<!-- This Source Code Form is subject to the terms of the Mozilla Public
   - License, v. 2.0. If a copy of the MPL was not distributed with this
   - file, You can obtain one at http://mozilla.org/MPL/2.0/. -->

File format
========

This document describes the content of files. The file [repo-files.md]()
describes how these files are stored on the disk.

### Versions

The following versions are specified:

*   2016 03 10 — new version for new checksums

Older versions are not supported since supporting old statesums would be hard
and there is no usage outside of test-cases.


Potential changes
---------------

These may or may not be acted upon.

*   identify snapshot file in change logs (cannot do vice-versa since snapshot
    is written first, except for guessing the file name, but we can already do that)
*   identify previous snapshot(s) and possibly change logs leading up to a new
    snapshot
*   list classifiers by name and maybe output restrictions
*   describe classifier restrictions for the current partition
*   describe all classifier restrictions / other known partitions


Terms
-------

TBD means To-Be-Defined. "Later" indicates sections which are not included in
the current version but are planned (informally) for later versions. All parts
of the format may change but this requires updating the header. The format is
not currently considered stable.

Chunks are aligned on 16-byte boundaries. Note: this may waste a fair bit of
space.

Types: u8 refers to an unsigned eight-bit number (a byte), u64 a 64-bit
number, i8 a signed byte etc. (these are Rust types). These are written in
binary big-endian format. (There is no strong reason for chosing big-endian.)

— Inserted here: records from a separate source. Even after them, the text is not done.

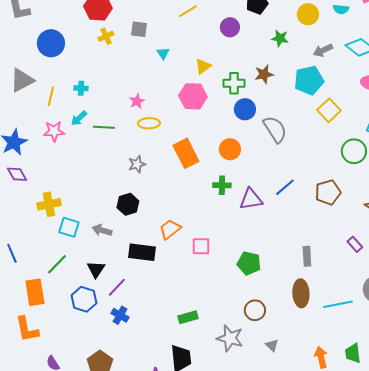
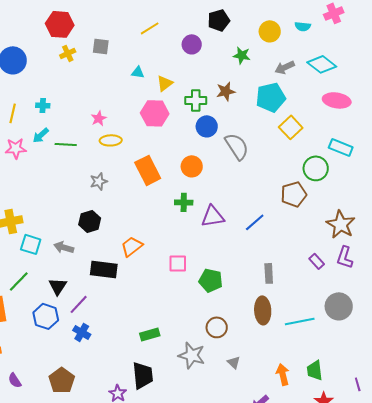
cyan triangle: (163, 53) -> (138, 72), moved, turned -48
blue line: (285, 187) -> (255, 222), moved
brown pentagon: (328, 192) -> (294, 194), moved
pink square: (201, 246) -> (178, 263), moved

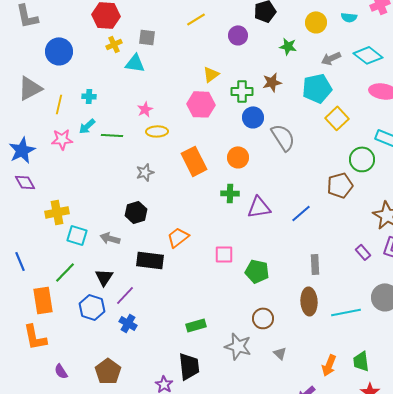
cyan triangle: (138, 72) -> (135, 63), moved, size x1.5
orange arrow: (283, 374) -> (329, 365), turned -145

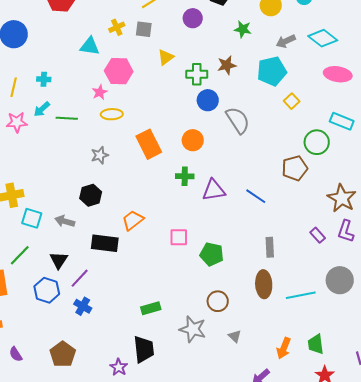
gray square: (147, 37) -> (144, 29), moved
yellow cross: (114, 44) -> (117, 27), moved
pink hexagon: (201, 104) -> (119, 71), moved
yellow square: (337, 118) -> (292, 101), size x0.7
blue line: (301, 213) -> (256, 196), turned 75

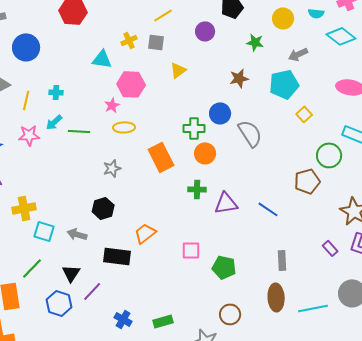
cyan diamond: (323, 38) -> (341, 36), moved
green cross: (197, 74) -> (194, 128), moved
blue cross: (83, 306) -> (123, 319), moved

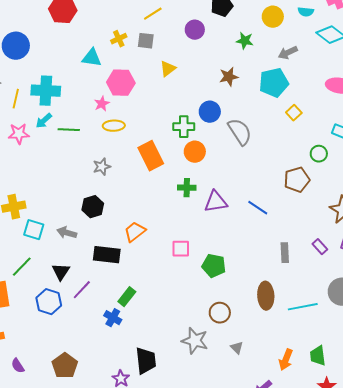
cyan cross: (56, 92) -> (46, 91), size x2.0
green circle: (329, 155) -> (319, 154), size x0.7
gray rectangle: (282, 260) -> (285, 253), moved
green rectangle: (163, 321) -> (127, 297), moved, turned -36

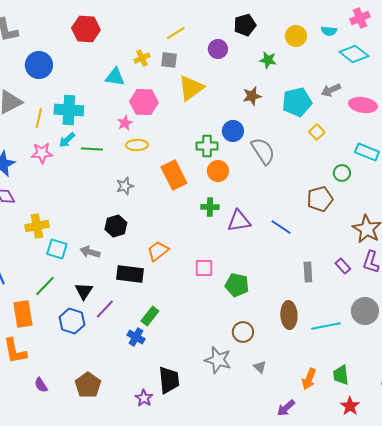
gray arrow: (288, 53) -> (331, 90), moved
yellow triangle: (168, 69) -> (191, 88), size x1.6

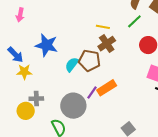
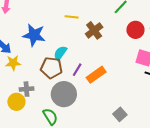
yellow line: (103, 27) -> (72, 17), moved
brown pentagon: (89, 61) -> (51, 68), moved
purple line: (92, 92) -> (77, 70), moved

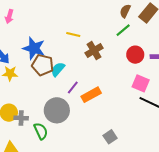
brown pentagon: (51, 68) -> (43, 65), moved
gray cross: (27, 89) -> (21, 118), moved

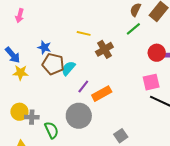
blue star: (34, 48) -> (44, 47), size x0.6
red circle: (135, 55) -> (157, 53), moved
pink square: (141, 83) -> (151, 82), turned -36
gray circle: (57, 110) -> (79, 116), moved

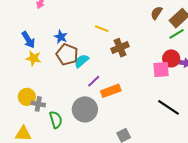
green line: (133, 29) -> (177, 34), moved
pink square: (151, 82) -> (161, 70), moved

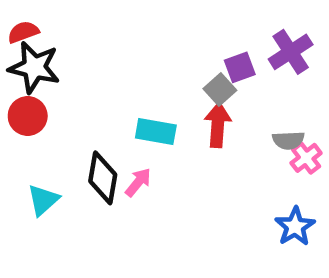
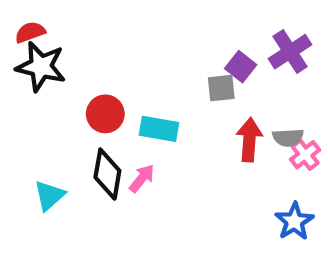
purple square: (240, 67) -> (241, 67), turned -32
gray square: (220, 89) -> (221, 88), turned 36
red circle: (28, 116) -> (105, 114), moved
red arrow: (218, 125) -> (249, 140), moved

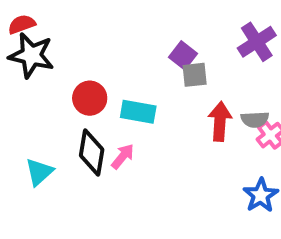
purple square: (241, 67) -> (183, 55), moved

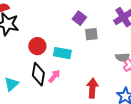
purple square: (183, 55) -> (79, 18), moved
red arrow: (220, 121) -> (92, 88), moved

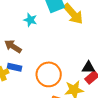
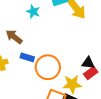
blue rectangle: (14, 67) -> (27, 57), moved

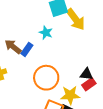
cyan star: (33, 12) -> (46, 33), moved
blue rectangle: (27, 57) -> (27, 49), moved, turned -72

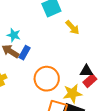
yellow arrow: (76, 19) -> (72, 27), moved, size x0.7
cyan star: (46, 33) -> (14, 35), moved

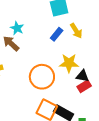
blue rectangle: (25, 53) -> (57, 34), moved
yellow star: (72, 93) -> (69, 63), moved

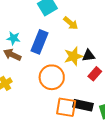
blue rectangle: (57, 34) -> (39, 42), moved, size x1.6
black triangle: (82, 76) -> (89, 56), moved

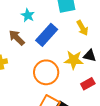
cyan star: (13, 38) -> (28, 15), moved
black triangle: (89, 56) -> (90, 56), moved

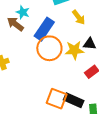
brown arrow: (17, 38) -> (15, 24), moved
orange circle: (46, 72) -> (49, 48), moved

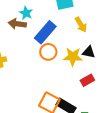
brown arrow: (15, 24) -> (17, 24), turned -36
orange circle: (49, 48) -> (48, 52), size x0.7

Text must be ASCII or UTF-8. User-defined data is binary (u8 sequence).

Checksums are in whichever format is mentioned in the header. All options start
`SUM` to be self-documenting. Currently available options: `SUM SHA-2 256 `.
They are encoded as unsigned bytes.
#0016 Lots of checksums are written; this may waste space.

### Identifiers

Most identifiers will be ASCII and right-padded to 8 or 16 bytes with space
(0x20) bytes, or they will be binary.

File format: 16 bytes: `PIPPINxxyyyymmdd` (e.g. `PIPPINSS20160310`). `xx` is
repaced with two letters (e.g. `SS` for snapshot files and `CL` for commit
logs), and `yyyymmdd` with the date of format specification. It is expected
that many versions get created but that few survive to the release stage.


Snapshot files
========

NOTE: the `Bbbb` variant is not currently implemented and may be excluded.

Header
----------

*   `PIPPINSS20160310` (PIPPIN SnapShot, date of last format change)
*   16 bytes UTF-8 for name of repository; this string is identical for each
    partition and right-padded with zero (0x00) to make 16 bytes
*   header content
*   checksum format starting `HSUM` (e.g. `HSUM SHA-2 256`)
*   checksum of header contents (as a sequence of bytes)

Where it says "header content" above, the following is allowed:

*   A 16-byte "line" whose first byte is `H` (0x48); typically the next few
    bytes will indicate the purpose of the line as in `HSUM`.
*   A variable-length section starting `Qx` where x is a base-36 number (1-9 or
    A-Z); 'Q' for 'quad word'. The section (including `Qx`) has length `16*x`.
*   A variable-length section starting `Bbbb` where 'bbb' is a big-endian
    24-bit number and signifies the number of bytes in the section (including
    the `Bbbb` part). The length of the section (including `Bbbb`) is this
    24-bit number rounded up to the next 16-byte boundary.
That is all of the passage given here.